BEGIN
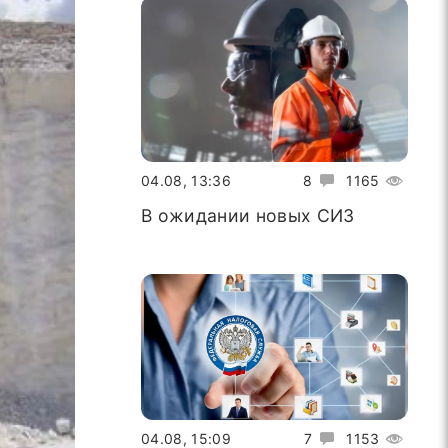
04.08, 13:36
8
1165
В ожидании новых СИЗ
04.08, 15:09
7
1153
END
BEGIN
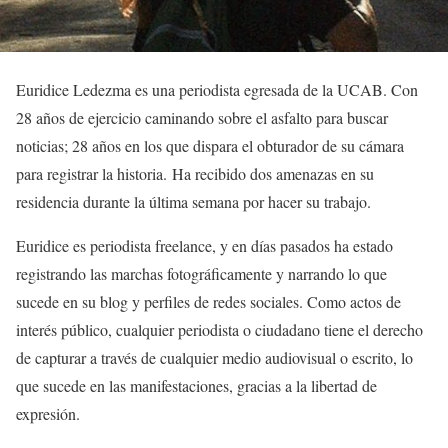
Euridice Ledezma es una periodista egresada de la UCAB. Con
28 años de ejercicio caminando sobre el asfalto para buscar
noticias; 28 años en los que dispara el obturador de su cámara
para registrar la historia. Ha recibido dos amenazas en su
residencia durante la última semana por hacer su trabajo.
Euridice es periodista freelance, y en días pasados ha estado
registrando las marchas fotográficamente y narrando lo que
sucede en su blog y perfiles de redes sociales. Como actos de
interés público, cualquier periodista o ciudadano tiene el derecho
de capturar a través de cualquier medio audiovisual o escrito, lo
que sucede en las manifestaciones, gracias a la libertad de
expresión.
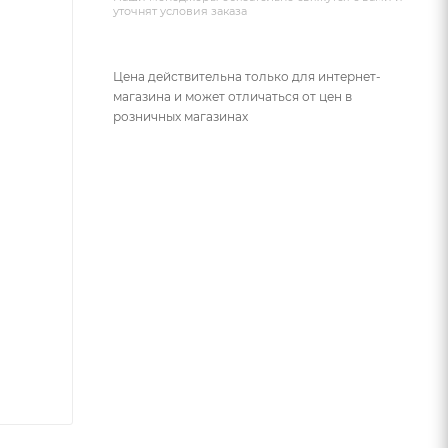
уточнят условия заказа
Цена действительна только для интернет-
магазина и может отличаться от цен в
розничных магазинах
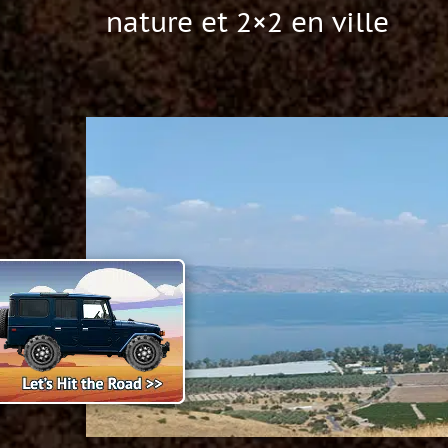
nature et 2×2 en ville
END
▸ EXERCISE DIRECTIONS:
Copy every line of the material above in which the string "años" can be found.

▸ SOLUTION:
28 años de ejercicio caminando sobre el asfalto para buscar
noticias; 28 años en los que dispara el obturador de su cámara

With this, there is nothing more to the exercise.